Recorded information.
Content starts

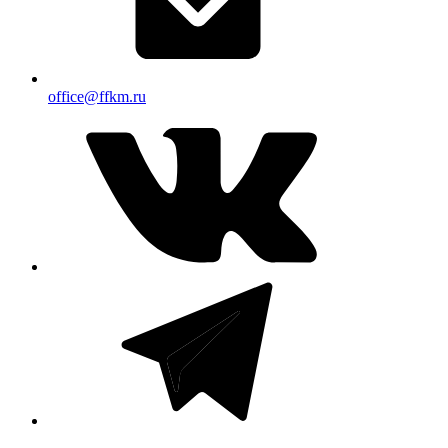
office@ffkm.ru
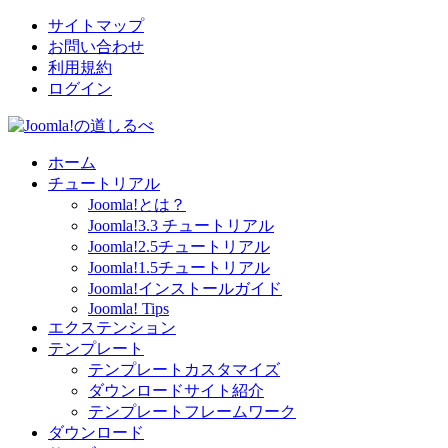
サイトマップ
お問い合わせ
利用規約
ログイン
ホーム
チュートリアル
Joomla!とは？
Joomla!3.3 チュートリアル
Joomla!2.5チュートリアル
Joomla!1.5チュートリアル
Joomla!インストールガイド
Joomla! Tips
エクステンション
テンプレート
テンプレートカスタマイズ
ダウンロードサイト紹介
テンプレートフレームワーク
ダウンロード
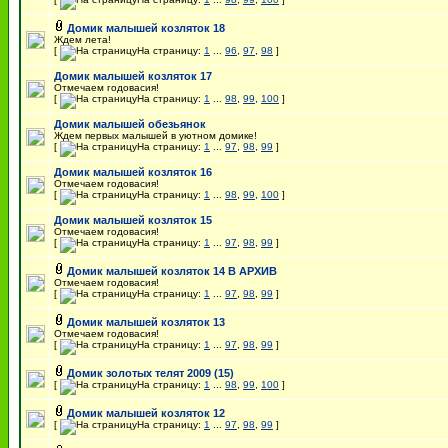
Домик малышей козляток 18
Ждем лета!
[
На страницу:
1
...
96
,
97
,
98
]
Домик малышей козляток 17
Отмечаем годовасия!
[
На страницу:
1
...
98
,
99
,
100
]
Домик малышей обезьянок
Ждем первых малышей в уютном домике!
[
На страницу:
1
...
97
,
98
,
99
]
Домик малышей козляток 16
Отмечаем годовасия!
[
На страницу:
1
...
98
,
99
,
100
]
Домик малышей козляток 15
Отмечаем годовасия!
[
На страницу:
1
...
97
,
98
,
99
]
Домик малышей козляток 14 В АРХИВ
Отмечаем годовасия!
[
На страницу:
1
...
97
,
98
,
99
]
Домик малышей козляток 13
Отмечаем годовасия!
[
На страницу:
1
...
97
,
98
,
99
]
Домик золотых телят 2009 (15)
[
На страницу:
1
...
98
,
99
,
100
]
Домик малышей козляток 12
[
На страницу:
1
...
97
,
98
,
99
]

Content ends

Problem details. Without the pictures, write out every entry exactly as it appears.

Problem solution.
office@ffkm.ru
サイトマップ
お問い合わせ
利用規約
ログイン
ホーム
チュートリアル
Joomla!とは？
Joomla!3.3 チュートリアル
Joomla!2.5チュートリアル
Joomla!1.5チュートリアル
Joomla!インストールガイド
Joomla! Tips
エクステンション
テンプレート
テンプレートカスタマイズ
ダウンロードサイト紹介
テンプレートフレームワーク
ダウンロード
Домик малышей козляток 18
Ждем лета!
[
На страницу:
1
...
96
,
97
,
98
]
Домик малышей козляток 17
Отмечаем годовасия!
[
На страницу:
1
...
98
,
99
,
100
]
Домик малышей обезьянок
Ждем первых малышей в уютном домике!
[
На страницу:
1
...
97
,
98
,
99
]
Домик малышей козляток 16
Отмечаем годовасия!
[
На страницу:
1
...
98
,
99
,
100
]
Домик малышей козляток 15
Отмечаем годовасия!
[
На страницу:
1
...
97
,
98
,
99
]
Домик малышей козляток 14 В АРХИВ
Отмечаем годовасия!
[
На страницу:
1
...
97
,
98
,
99
]
Домик малышей козляток 13
Отмечаем годовасия!
[
На страницу:
1
...
97
,
98
,
99
]
Домик золотых телят 2009 (15)
[
На страницу:
1
...
98
,
99
,
100
]
Домик малышей козляток 12
[
На страницу:
1
...
97
,
98
,
99
]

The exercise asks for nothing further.